Praticamente quasi tutto da Roma in su. Nel governo di unità nazionale chiamato a rimettere in piedi il Paese non ci sono siciliani. Un dato in controtendenza. Nella compagine gloriosa che dovrà costruire sulle macerie del post-berlusconismo, non ce n’è uno che parli palermitano, catanese, messinese, siracusano. Non c’è il dialetto di Lentini. Mancano gli avverbi di Siculiana. Cercate un carrapipano? Invano. Non c’è.
Sarebbe comodo adesso impugnare la Durlindana del regionalismo e protestare perchè nessun isolano è stato convocato in Nazionale. Sarebbe più semplice lanciare strali contro l’austera figura del professore Monti, secondo l’abusata tiritera: la pistola fumante dei banchieri, il manutengolo delle corporazioni fortissime, il cavallo di Troia di coloro che vorrebbero l’Italia in schiavitù (ma in ceppi siamo bravissimi a metterci da soli).

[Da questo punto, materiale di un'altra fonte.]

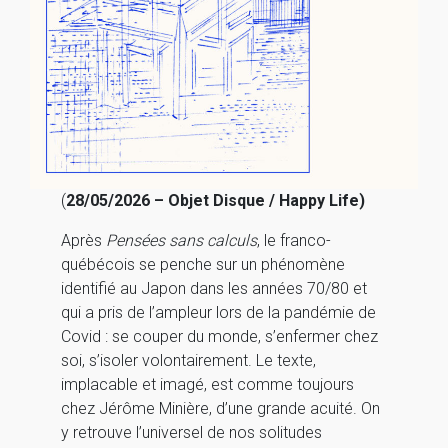
(
28/05/2026 – Objet Disque / Happy Life)
Après
Pensées sans calculs
, le franco-
québécois se penche sur un phénomène
identifié au Japon dans les années 70/80 et
qui a pris de l’ampleur lors de la pandémie de
Covid : se couper du monde, s’enfermer chez
soi, s’isoler volontairement. Le texte,
implacable et imagé, est comme toujours
chez Jérôme Minière, d’une grande acuité. On
y retrouve l’universel de nos solitudes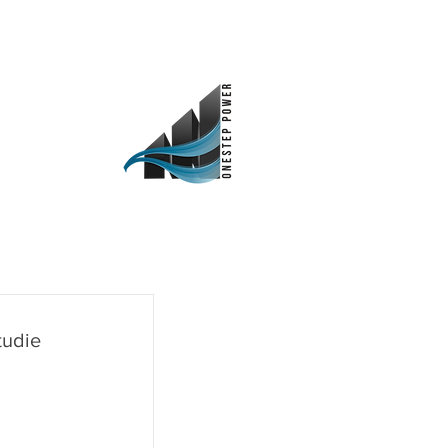
elskaper
Investorer
Kontakt
tudie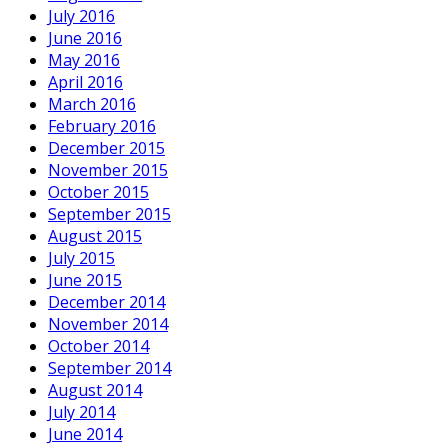
July 2016
June 2016
May 2016
April 2016
March 2016
February 2016
December 2015
November 2015
October 2015
September 2015
August 2015
July 2015
June 2015
December 2014
November 2014
October 2014
September 2014
August 2014
July 2014
June 2014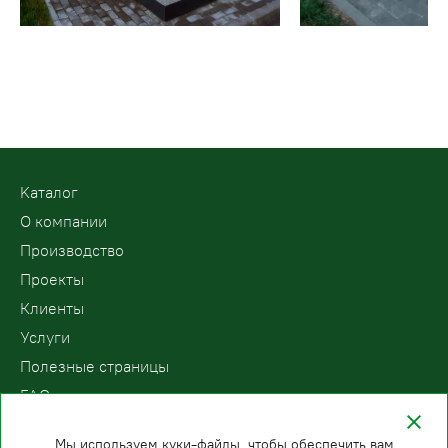
Kаталог
О компании
Производство
Проекты
Клиенты
Услуги
Полезные страницы
FAQ
Контакты
Мы используем куки-файлы, чтобы обеспечить вам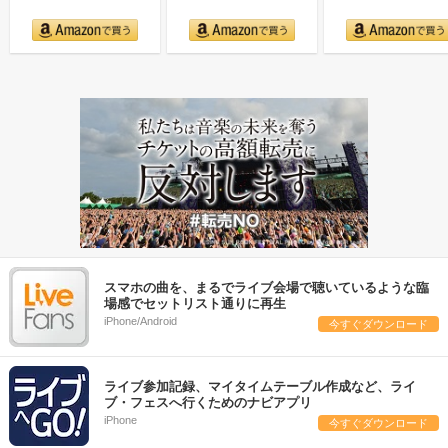
スマホの曲を、まるでライブ会場で聴いているような臨
場感でセットリスト通りに再生
iPhone/Android
今すぐダウンロード
ライブ参加記録、マイタイムテーブル作成など、ライ
ブ・フェスへ行くためのナビアプリ
iPhone
今すぐダウンロード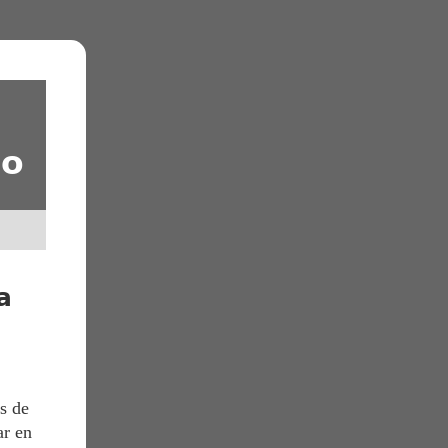
io
a
s de
ar en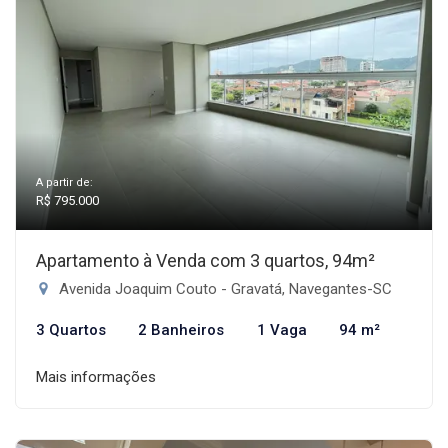
A partir de:
R$ 795.000
Apartamento à Venda com 3 quartos, 94m²
Avenida Joaquim Couto - Gravatá, Navegantes-SC
3 Quartos
2 Banheiros
1 Vaga
94 m²
Mais informações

Purtroppo il pane duro della cronaca indica una cruda verità complicata da masticare. Non esistono uomini pubblici siciliani all’altezza del gravoso compito che attende l’esecutivo. E – aggiungiamo noi – latitano non tanto gli arguti censori, i servi utili o i tecnocrati competenti. Non ci sono persone che abbiano manifestato il dono di una visione condivisa, densa di sacrifici. Emerge, di riflesso, l’immagine di un potentato siculo bravissimo a farsi i fatti propri, ad amministrare i regni fin qui incontestati. E neanche un ammiraglio con il coraggio del mare aperto. Oggi l’Italia fa a meno di noi siciliani. Ma è soprattutto colpa nostra.